PROBLEM TO SOLVE -> Reproduce exactly the line that contains "ailable, including city" and all lines that follow it in the records below, ending with the last one.
START RECORDS SUPPLIED
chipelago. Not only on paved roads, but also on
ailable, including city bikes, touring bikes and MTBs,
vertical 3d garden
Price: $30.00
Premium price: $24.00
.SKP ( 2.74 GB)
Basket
END RECORDS SUPPLIED
SOLUTION TO THIS TASK ->
ailable, including city bikes, touring bikes and MTBs,
vertical 3d garden
Price: $30.00
Premium price: $24.00
.SKP ( 2.74 GB)
Basket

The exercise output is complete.